Virgil: Phillip’s routine leaned toward contemporary partnering with some hip-hop musicality. It was choreographed by a hip-hop choreographer, but I can’t call it a hip-hop routine, so I give it up to Virgil. The partnering was major, especially to make up for the height difference, which again speaks volumes for both of them. They made things happen, and they made it all look effortless. We’ve seen all of the dancers’ bodies transform by the top four, and Virgil used all of his strength this week.
I couldn’t be more proud of him in that contemporary routine. It showed how far he’s come. His jumps were so high. He did a double coupe turn.

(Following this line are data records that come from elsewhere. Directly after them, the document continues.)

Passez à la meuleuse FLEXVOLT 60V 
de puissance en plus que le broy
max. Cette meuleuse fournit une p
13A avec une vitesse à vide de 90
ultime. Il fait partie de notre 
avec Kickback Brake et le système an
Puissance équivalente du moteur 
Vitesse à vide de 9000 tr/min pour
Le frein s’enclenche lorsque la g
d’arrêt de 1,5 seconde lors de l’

It was a beautiful thing to watch — I was blown away. Like Jason said, if you’d said in week one that these two would do a contemporary routine by themselves, I wouldn’t have known what to expect. But they really pulled it off. Virgil’s been working. He’s small, but he’s also very used to dancing compact. He had to extend every inch of his body, and he took those notes.

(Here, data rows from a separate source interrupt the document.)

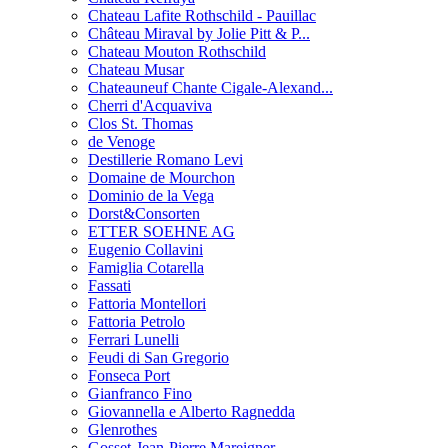
Chateau Lafite Rothschild - Pauillac
Château Miraval by Jolie Pitt & P...
Chateau Mouton Rothschild
Chateau Musar
Chateauneuf Chante Cigale-Alexand...
Cherri d'Acquaviva
Clos St. Thomas
de Venoge
Destillerie Romano Levi
Domaine de Mourchon
Dominio de la Vega
Dorst&Consorten
ETTER SOEHNE AG
Eugenio Collavini
Famiglia Cotarella
Fassati
Fattoria Montellori
Fattoria Petrolo
Ferrari Lunelli
Feudi di San Gregorio
Fonseca Port
Gianfranco Fino
Giovannella e Alberto Ragnedda
Glenrothes
Gosset-Jean-Pierre Mareigner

Virgil is ultra talented. He’s an actor. I feel like that Broadway character would be Virgil, upstairs rehearsing with his jazz band to no end, so he played it really well. And his routine with Joshua was the routine of the night. It was so hyped. Of course I’m biased, but I think Virgil honestly might have had the best night, if I really look at it. He touched on a little of everything. He did some incredibly raw hip-hop, getting the crowd on its feet. And it takes a lot of skill to make something look raw like that. You can teach that choreography to a lot of other people, but to make it look like it wasn’t that refined was a smart artist’s choice, really.

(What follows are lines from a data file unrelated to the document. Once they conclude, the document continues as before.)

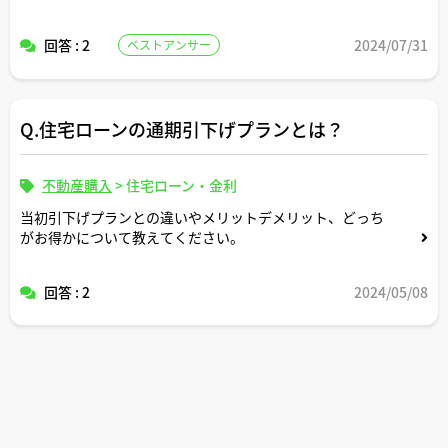
回答 : 2
2024/07/31
ベストアンサー
Q.住宅ローンの通期引下げプランとは？
不動産購入
>
住宅ローン・金利
当初引下げプランとの違いやメリットデメリット、どっち
がお得かについて教えてください。
回答 : 2
2024/05/08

Virgil’s solo just reminded you of why you love him. He’s hilarious. I say that every week, but he makes you laugh. It was the ultimate night for him. I feel the same about Jaja too, but the thing that was wack about her night was that the judges loved her more when she was out of her style than when she did what she was brought here to do.
This is one of the best top four shows that I have seen in a very long time. It’s the last competitive show of the season, and it’s been so fun watching the kids grow, watching the season grow, and growing with Travis. We really did have a blast, and I’m so proud of everybody, whether they’re on Street or Stage. I’m incredibly proud of everyone. I am biased — I feel that the Street dancers definitely stretched themselves more outside their comfort zone throughout the show than the Stage dancers did — but no matter how much experience you have, it’s an incredibly difficult competition to go through.
The fact that this top four show was so strong lets you know that the correct top four was picked. When you have a show like that at the end of the competition, when they’re at their most tired, that’s when you know you have champions. Whoever they crown, they’re all champions. And at this point, it’s smart for all four of them to hit the ground running in whatever they want to do. One of them is going to get a cash prize and be named America’s Favorite Dancer, but at the end of the day, they’ve all gotten the same exposure, so they’ve all got the same opportunities. Travis and I were runner ups. Sometimes that serves as the best fuel to keep you going.